- TRY IT
Keep only the lines of the material below that contain the word "Балка". Copy those lines.

- DATA FOR PROCESSING
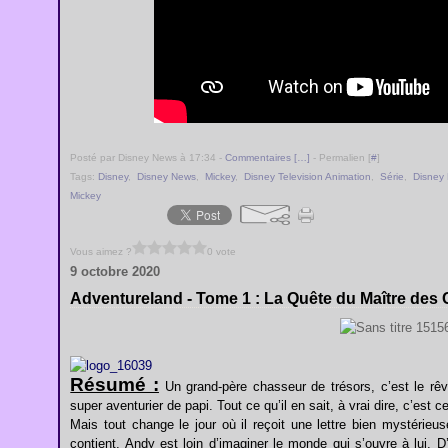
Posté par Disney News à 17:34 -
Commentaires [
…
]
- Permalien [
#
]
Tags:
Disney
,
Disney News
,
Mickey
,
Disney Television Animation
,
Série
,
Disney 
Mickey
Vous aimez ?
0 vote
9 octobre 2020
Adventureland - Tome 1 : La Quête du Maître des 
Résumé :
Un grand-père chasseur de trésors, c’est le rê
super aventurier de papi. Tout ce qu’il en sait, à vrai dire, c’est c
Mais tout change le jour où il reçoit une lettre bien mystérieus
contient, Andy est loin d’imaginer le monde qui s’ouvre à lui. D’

* * *

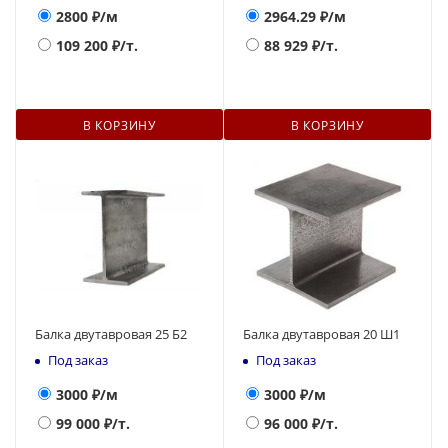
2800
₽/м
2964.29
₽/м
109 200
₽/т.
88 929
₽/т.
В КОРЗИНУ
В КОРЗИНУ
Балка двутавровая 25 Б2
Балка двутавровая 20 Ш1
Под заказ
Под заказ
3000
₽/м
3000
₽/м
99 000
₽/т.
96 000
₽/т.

==

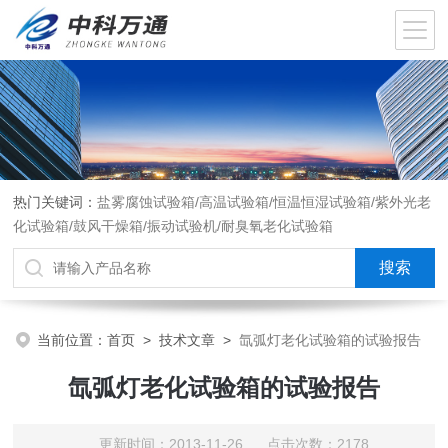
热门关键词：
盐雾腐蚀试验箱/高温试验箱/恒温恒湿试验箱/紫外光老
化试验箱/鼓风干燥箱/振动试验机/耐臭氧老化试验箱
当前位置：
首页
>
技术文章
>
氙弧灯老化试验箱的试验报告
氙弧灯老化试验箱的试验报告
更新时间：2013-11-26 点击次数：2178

- SOLUTION
Балка двутавровая 25 Б2
Балка двутавровая 20 Ш1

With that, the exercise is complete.